PROVIDED ENTRIES
++++++++++++++++++++

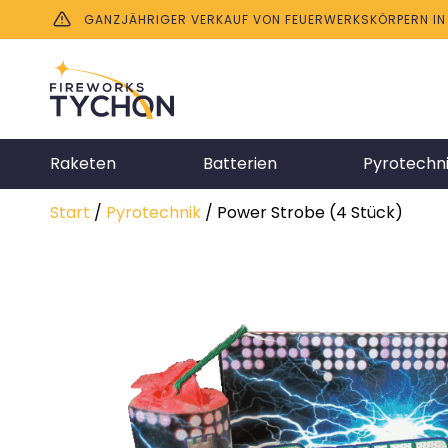
GANZJÄHRIGER VERKAUF VON FEUERWERKSKÖRPERN IN B
Raketen
Batterien
Pyrotechn
Start
/
Pyrotechnik
/ Power Strobe (4 Stück)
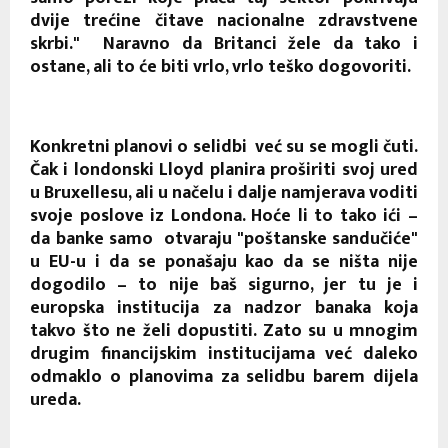
dvije trećine čitave nacionalne zdravstvene
skrbi." Naravno da Britanci žele da tako i
ostane, ali to će biti vrlo, vrlo teško dogovoriti.
Konkretni planovi o selidbi već su se mogli čuti.
Čak i londonski Lloyd planira proširiti svoj ured
u Bruxellesu, ali u načelu i dalje namjerava voditi
svoje poslove iz Londona. Hoće li to tako ići –
da banke samo otvaraju "poštanske sandučiće"
u EU-u i da se ponašaju kao da se ništa nije
dogodilo – to nije baš sigurno, jer tu je i
europska institucija za nadzor banaka koja
takvo što ne želi dopustiti. Zato su u mnogim
drugim financijskim institucijama već daleko
odmaklo o planovima za selidbu barem dijela
ureda.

++++++++++++++++++++

TASK OBJECTIVE
Across the entries above, work out how many lines include the string "tako", and report only that figure.

COMPLETED EXERCISE
2